With the change of seasons, folks are digging into their closets and bringing out clothing they haven’t seen in several months. For the warmer climates, fabrics are always lighter and cooler, but for some Chilean customers, the clothing they recently purchased included more than cotton and linens. According to a recent tweet from Chilean Customs officials, officers discovered 29 clothing items impregnated with MDMA coming from Spain at the Santiago Airport.
MDMA, sometimes referred to as Molly or Ecstasy, is a synthetic drug that acts as a stimulant and hallucinogen. According to the National Institute on Drug Abuse, “High doses of MDMA can affect the body’s ability to regulate temperature. This can lead to a spike in body temperature that can occasionally result in liver, kidney, or heart failure or even death.”
Hiding illicit drugs within the fibers of material is not a new way of smuggling. In 2018, it was reported that police in South America seized a huge haul of liquid cocaine that was soaked into Colombian football shirts. Tests showed all the garments had all been impregnated with cocaine hydrochloride. It was reported that this technique is used by smuggling gangs to avoid detection. Liquid cocaine is poured into the fabric of clothes, a process which increases the weight of the garment by around 15 per cent, and then the process is reversed in a lab to extract the drug without losing a single gram.
In 2013, The Age reported that three people were readying a method of extracting cocaine impregnated in towels and clothing imported by others from South America. The prosecutor told the County Court the men’s’ possession of 1.7 kilograms of cocaine worth up to about $800,000 involved the conversion of the drug saturated in the items into a form for distribution.
A study1 dating back to 2005 discussed a case where a woman travelling from South America to the Republic of Ireland was detained at Dublin Airport and articles of clothing she had in her luggage were found to be impregnated with cocaine. The study notes that the amount of powder recovered from the garments was approximately 14% of the total weight of the garments. An examination of the garments indicated that the method of impregnation was by pouring liquid containing cocaine onto the clothing.
For the Chilean Customs officials, this was their first large seizure of clothes infused with MDMA following purchase and training on their new chemical identification tools.
Customs and Border Protection (CBP) organizations charged with stopping narcotics, new synthetic drugs, and other illicit substances from crossing borders need narcotics identification tools that provide immediate analysis at the port of entry. For rapid identification of suspected narcotics in the field, among the ships, at the airports, at the borders, there are handheld chemical Identification and narcotics analyzers that utilize the well-established analytical techniques FTIR and Raman spectroscopy.
We previously wrote about how the China Seas Coast Guard was intensifying its efforts to eradicate illicit drug trafficking using the latest chemical analysis technology. For the Coast Guard, the key to putting a dent in this traffic is active interdiction, on-the-spot, real-time detection when vessels are intercepted, stopped, and searched either in coastal waters or on the high seas.

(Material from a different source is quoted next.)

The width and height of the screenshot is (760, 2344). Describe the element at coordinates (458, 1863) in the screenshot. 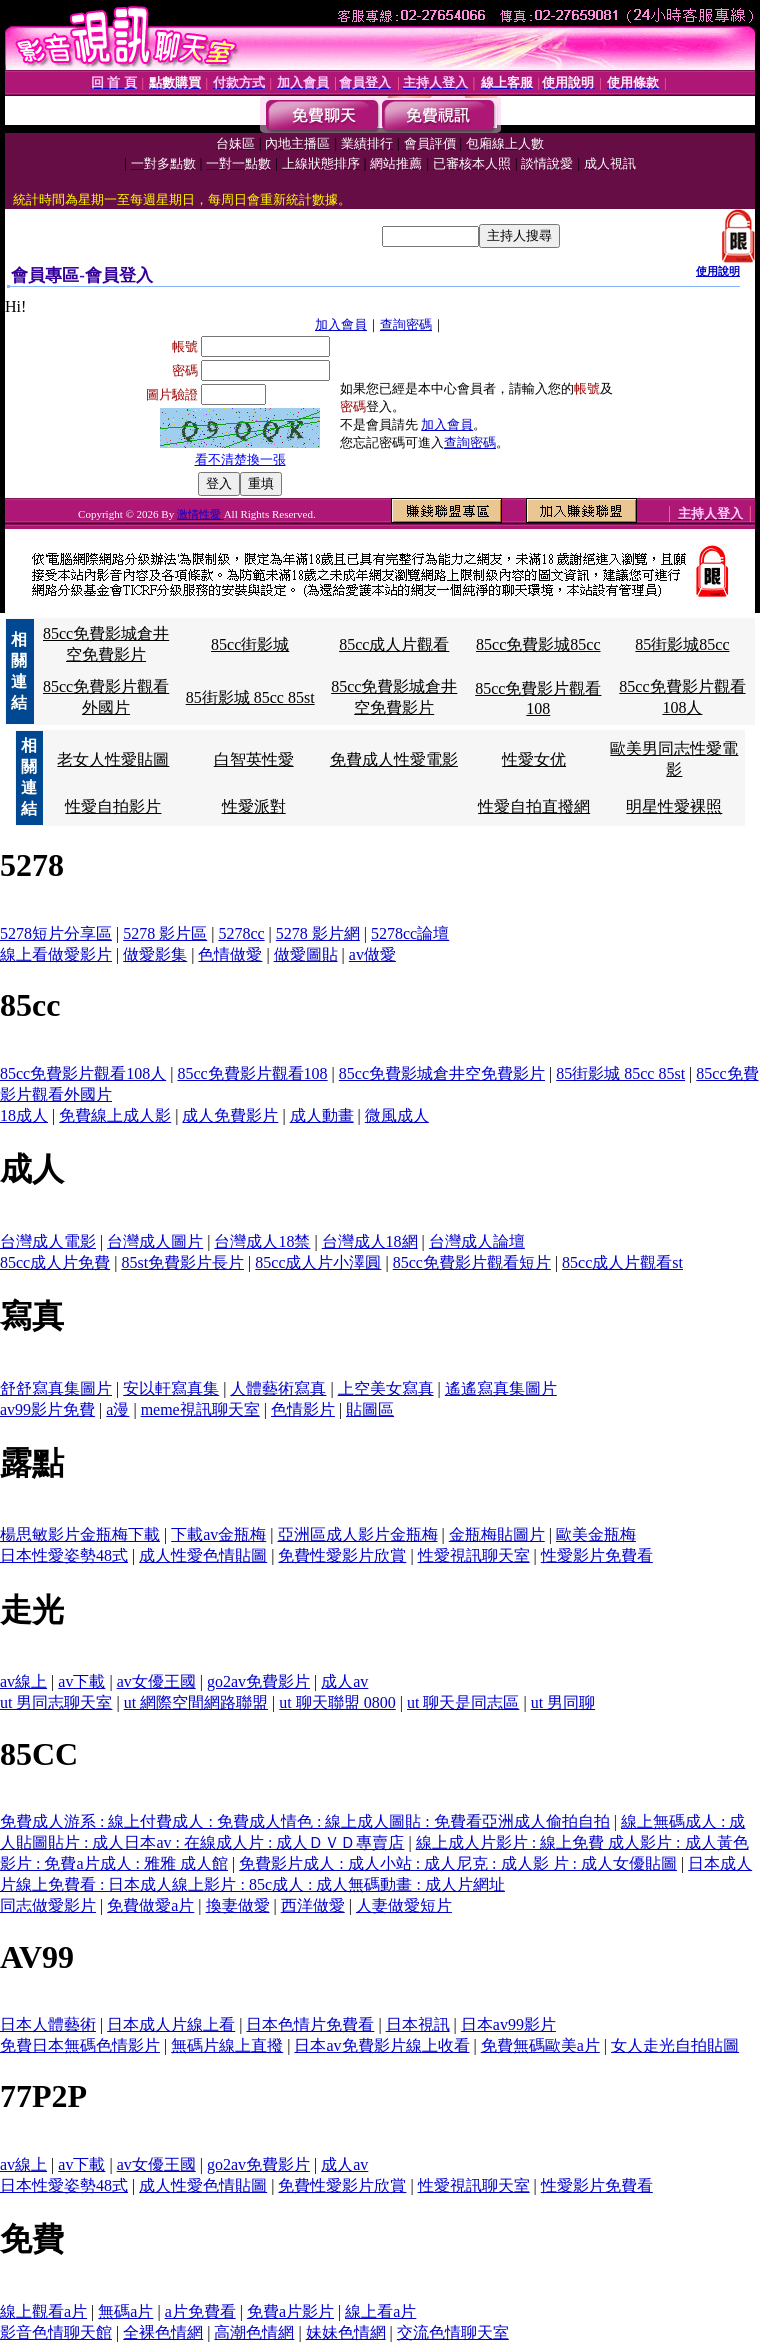 I see `免費影片成人 : 成人小站 : 成人尼克 : 成人影 片 : 成人女優貼圖` at that location.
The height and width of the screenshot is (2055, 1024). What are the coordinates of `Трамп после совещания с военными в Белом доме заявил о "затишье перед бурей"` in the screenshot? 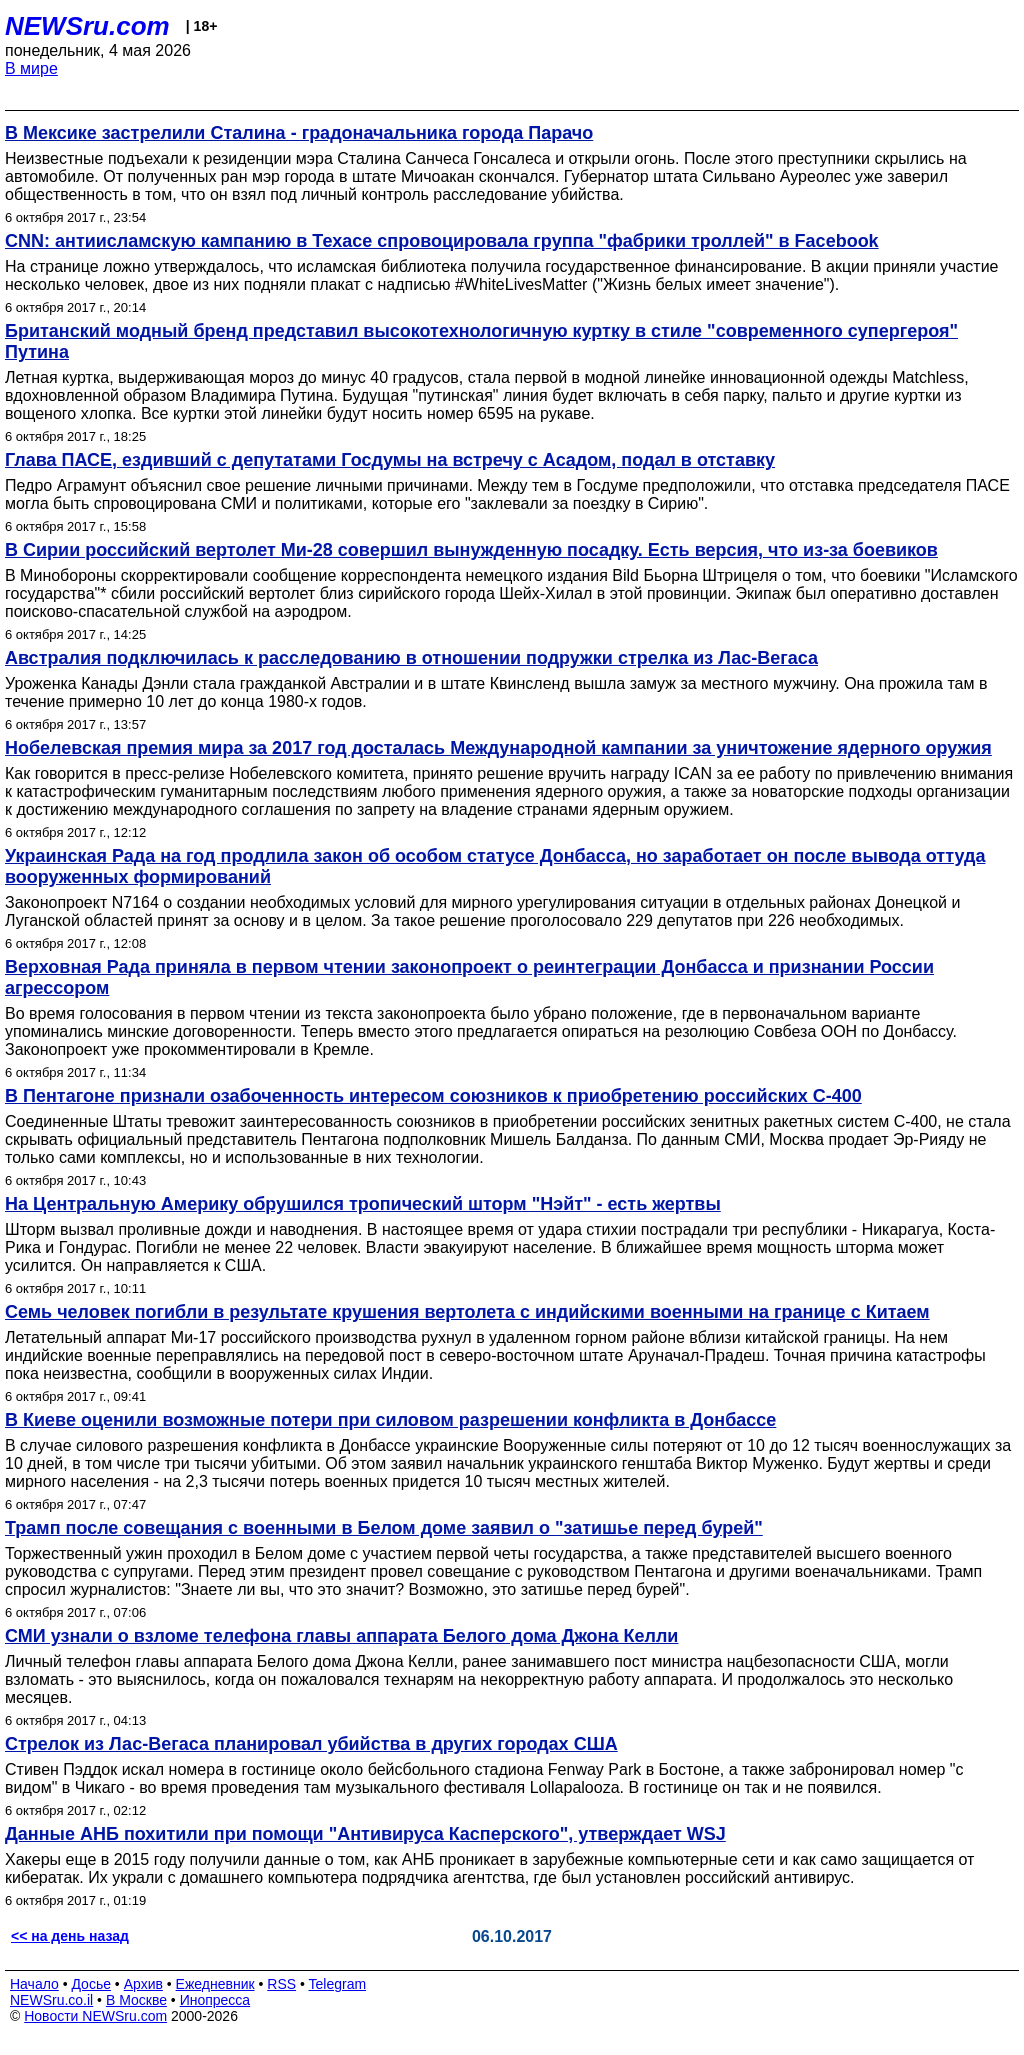 It's located at (384, 1528).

With low concentrations of very toxic drugs becoming increasingly common, an analyzer with low dose identification is a valuable addition to the analytical detection and identification toolbox of law enforcement and border protection and will doubtless save lives. (Read the white paper Lesser and Lesser becoming Deadlier and Deadlier: Detecting Low Doses of Lethal Opioids.)
The next time you stop by a department store window and see the latest clothing that came off the fashion runways, remember the custom officials who are protecting us from drugs arriving on the airport runways.
1McDermott SD, Power JD. Drug smuggling using clothing impregnated with cocaine. J Forensic Sci. 2005 Nov;50(6):1423-5. PMID: 16382839.